(CNN) インドの首都ニューデリーで28日、レスリング連盟会長による性的嫌がらせ被害を訴えて抗議運動を展開していた女子レスリングの有名選手が、相次いで警察に拘束された。
ニューデリー中心部ではこの日、モディ首相が新しい国会議事堂の落成式を行っており、選手たちは国会議事堂に向かってデモ行進しようとしていた。
拘束されたデモ参加者の中には、オリンピックに出場したビネシュ・フォガット選手やサルシ・マリク選手も含まれる。
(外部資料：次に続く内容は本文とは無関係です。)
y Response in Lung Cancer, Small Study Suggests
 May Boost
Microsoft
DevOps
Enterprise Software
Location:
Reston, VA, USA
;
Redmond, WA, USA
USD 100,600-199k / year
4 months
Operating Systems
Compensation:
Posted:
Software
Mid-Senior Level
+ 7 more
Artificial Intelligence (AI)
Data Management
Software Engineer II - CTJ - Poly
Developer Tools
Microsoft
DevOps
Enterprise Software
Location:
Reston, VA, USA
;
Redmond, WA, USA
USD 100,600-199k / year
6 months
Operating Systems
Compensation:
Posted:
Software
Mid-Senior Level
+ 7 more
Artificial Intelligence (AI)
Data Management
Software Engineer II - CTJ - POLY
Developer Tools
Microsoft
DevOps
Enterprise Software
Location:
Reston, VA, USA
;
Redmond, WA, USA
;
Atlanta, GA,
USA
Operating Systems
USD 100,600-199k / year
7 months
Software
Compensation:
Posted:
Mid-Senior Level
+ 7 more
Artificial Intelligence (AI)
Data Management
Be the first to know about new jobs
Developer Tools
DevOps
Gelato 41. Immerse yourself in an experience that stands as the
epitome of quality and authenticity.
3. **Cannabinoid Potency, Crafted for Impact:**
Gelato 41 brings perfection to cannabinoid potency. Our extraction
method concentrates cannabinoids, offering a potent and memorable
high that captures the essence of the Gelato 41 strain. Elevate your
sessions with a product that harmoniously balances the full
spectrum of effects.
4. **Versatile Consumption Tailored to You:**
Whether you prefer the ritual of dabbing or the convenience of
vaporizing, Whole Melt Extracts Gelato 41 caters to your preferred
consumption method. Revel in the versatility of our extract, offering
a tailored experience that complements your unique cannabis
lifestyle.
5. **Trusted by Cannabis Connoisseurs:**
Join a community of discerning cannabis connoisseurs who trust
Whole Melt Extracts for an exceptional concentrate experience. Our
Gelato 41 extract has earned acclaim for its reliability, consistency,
マリク選手によると、参加者が国会議事堂に向かって平和的にデモ行進していたところ、警官とのもみ合いが起きた。
マリク選手は警察車両の中から記者団に対し、警官がデモ参加者を「強制的にひきずり出して拘束した」と訴え、そのまま車で連行された。その後、マリク選手は釈放された。
デリー警察は28日、デモ隊が警察のバリケードを破り、警察の指示に従わなかったと記者団に語った。
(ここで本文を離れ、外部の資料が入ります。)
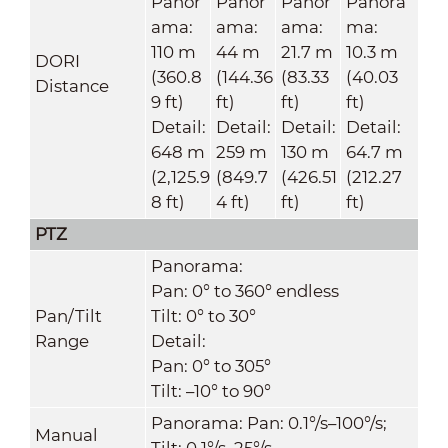
Panor
Panor
Panor
Panora
ama:
ama:
ama:
ma:
110 m
44 m
21.7 m
10.3 m
DORI
(360.8
(144.36
(83.33
(40.03
Distance
9 ft)
ft)
ft)
ft)
Detail:
Detail:
Detail:
Detail:
648 m
259 m
130 m
64.7 m
(2,125.9
(849.7
(426.51
(212.27
8 ft)
4 ft)
ft)
ft)
PTZ
Panorama:
Pan: 0° to 360° endless
Pan/Tilt
Tilt: 0° to 30°
Range
Detail:
Pan: 0° to 305°
Tilt: –10° to 90°
Panorama: Pan: 0.1°/s–100°/s;
Manual
Tilt: 0.1°/s–25°/s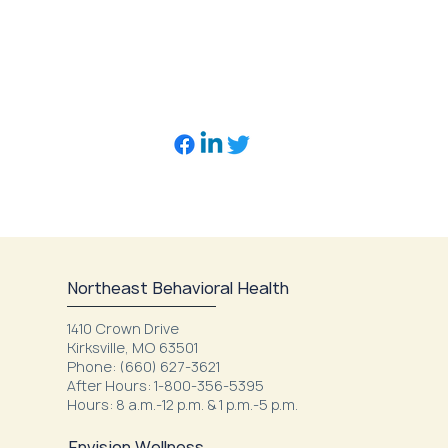
Northeast Behavioral Health
1410 Crown Drive
Kirksville, MO 63501
Phone: (660) 627-3621
After Hours: 1-800-356-5395
Hours: 8 a.m.-12 p.m. & 1 p.m.-5 p.m.
Envision Wellness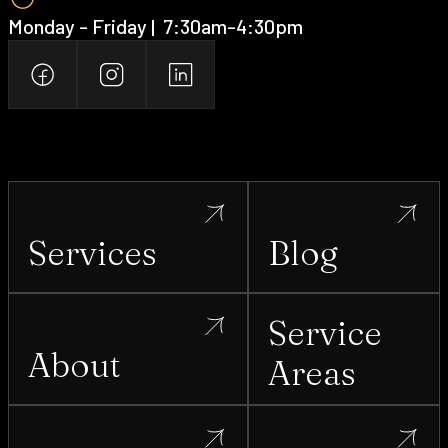
Monday - Friday | ‍ 7:30am-4:30pm
Services
Blog
Service
About
Areas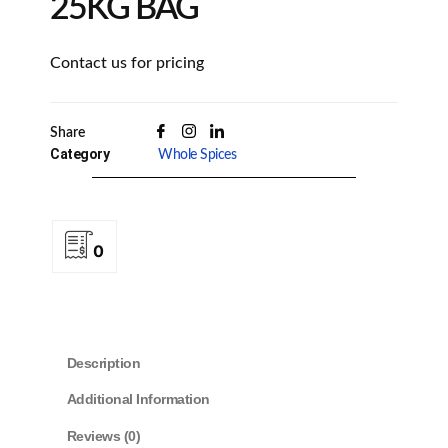
25KG BAG
Contact us for pricing
Share
Category
Whole Spices
0
Description
Additional Information
Reviews (0)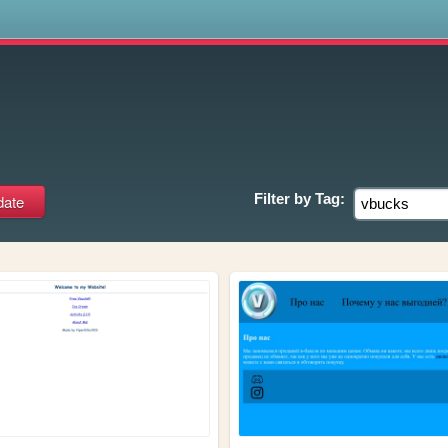
s
Filter by
Tag: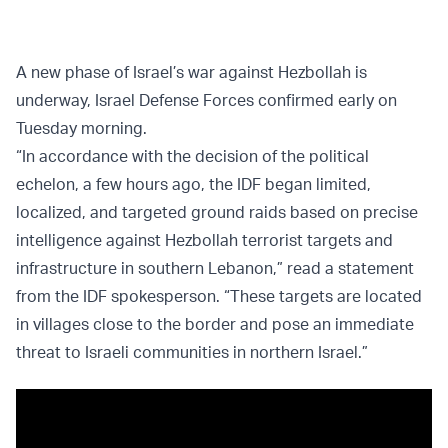
A new phase of Israel’s war against Hezbollah is
underway, Israel Defense Forces confirmed early on
Tuesday morning.
“In accordance with the decision of the political
echelon, a few hours ago, the IDF began limited,
localized, and targeted ground raids based on precise
intelligence against Hezbollah terrorist targets and
infrastructure in southern Lebanon,” read a statement
from the IDF spokesperson. “These targets are located
in villages close to the border and pose an immediate
threat to Israeli communities in northern Israel.”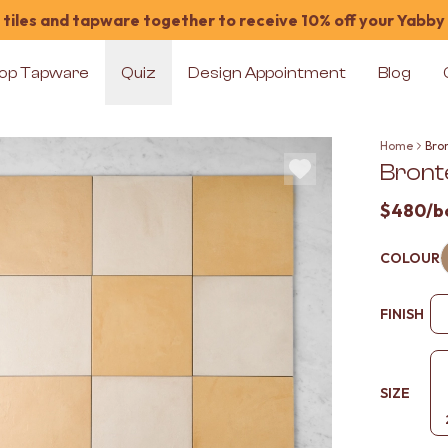
tiles and tapware together to receive 10% off your Yabby
op Tapware
Quiz
Design Appointment
Blog
Home
Bro
Bront
$480
/b
COLOUR
FINISH
SIZE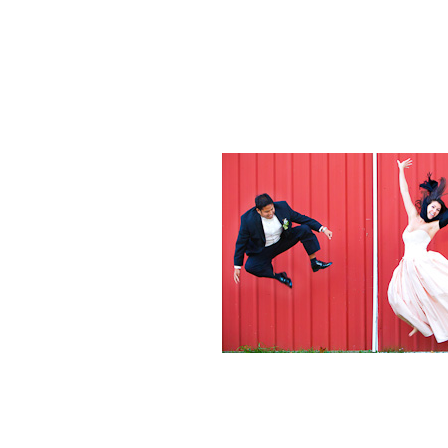
Weddings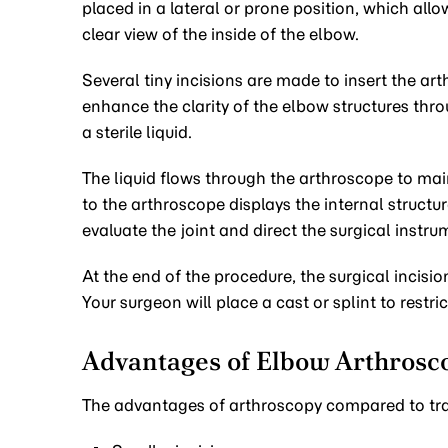
placed in a lateral or prone position, which all
clear view of the inside of the elbow.
Several tiny incisions are made to insert the ar
enhance the clarity of the elbow structures throu
a sterile liquid.
The liquid flows through the arthroscope to mai
to the arthroscope displays the internal struct
evaluate the joint and direct the surgical instru
At the end of the procedure, the surgical incision
Your surgeon will place a cast or splint to restr
Advantages of Elbow Arthrosc
The advantages of arthroscopy compared to tra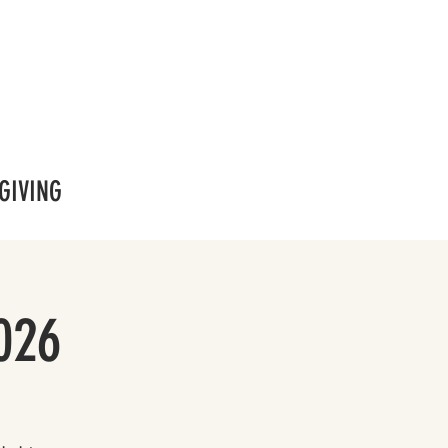
GIVING
026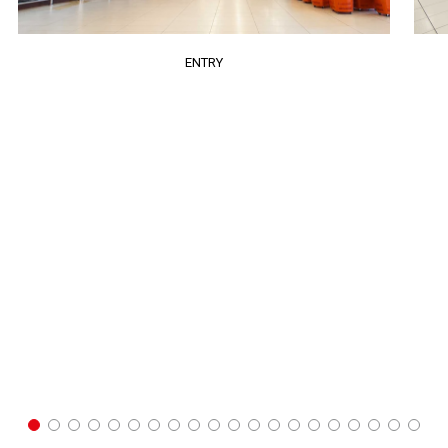
ENTRY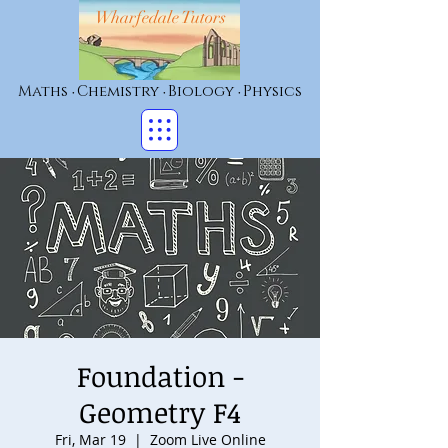
Wharfedale Tutors
Maths
Chemistry
Biology
Physics
•
•
•
Foundation -
Geometry F4
Fri, Mar 19
  |  
Zoom Live Online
選手たちによれば、警察はデモ参加者が集まっていた野営地も解散させたが、一部の参加者はまだその場所に残っているという。
選手たち数十人はインドレスリング連盟(WFI)のブリジ・ブシャン・シャラン・シン会長による性的嫌がらせを訴え、支持者と共に先月から抗議運動を続けていた。
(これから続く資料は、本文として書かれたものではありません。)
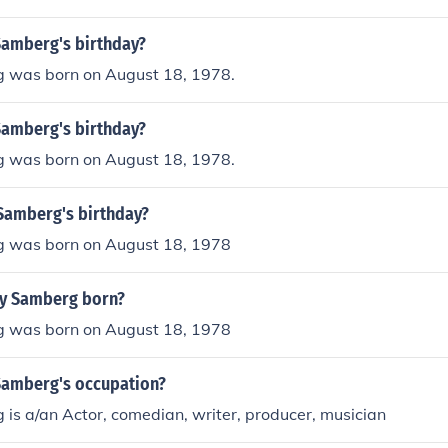
Samberg's birthday?
 was born on August 18, 1978.
Samberg's birthday?
 was born on August 18, 1978.
Samberg's birthday?
 was born on August 18, 1978
y Samberg born?
 was born on August 18, 1978
Samberg's occupation?
is a/an Actor, comedian, writer, producer, musician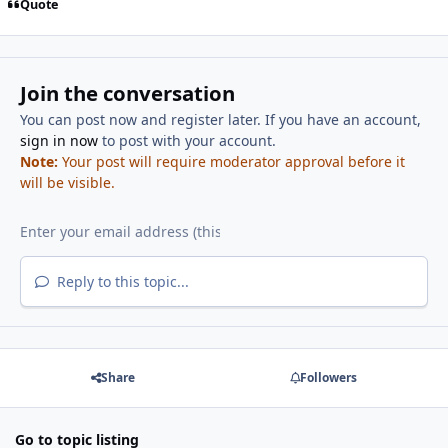
Quote
Join the conversation
You can post now and register later. If you have an account,
sign in now
to post with your account.
Note:
Your post will require moderator approval before it
will be visible.
Reply to this topic...
Share
Followers
Go to topic listing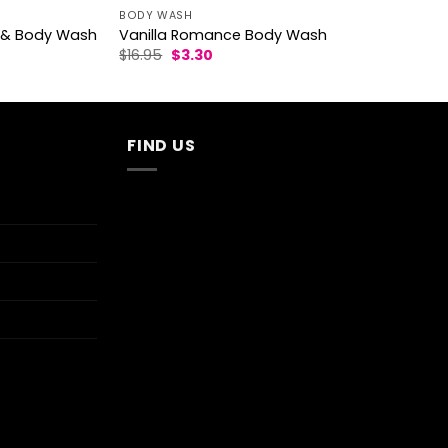
BODY WASH
ce & Body Wash
Vanilla Romance Body Wash
Original
Current
$
16.95
$
3.30
price
price
was:
is:
$16.95.
$3.30.
FIND US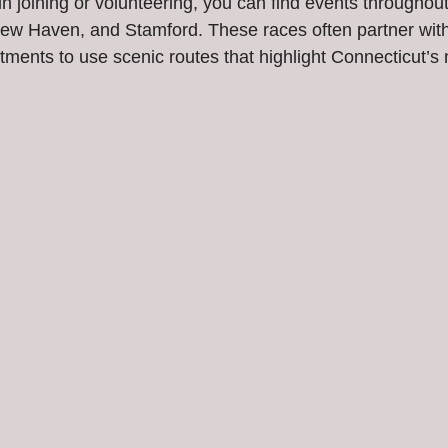
 in joining or volunteering, you can find events throughout
, New Haven, and Stamford. These races often partner with
tments to use scenic routes that highlight Connecticut’s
シン会長は与党インド人民党(BJP)の有力政治家で、新しい国会議事堂の落成式にも出席していた。性的嫌がらせについては警察が捜査を行っている。
シン会長は性的嫌がらせを全面的に否定し、抗議運動は背後で野党が関与していると主張しているが、その裏付けとなる証拠は示していない。
フォガット選手は28日に釈放された後、民主主義が「殺害された」と語り、「一方で首相が民主主義の新しい建物の落成式を行い、他方で国民が逮捕され続けている」と訴えた。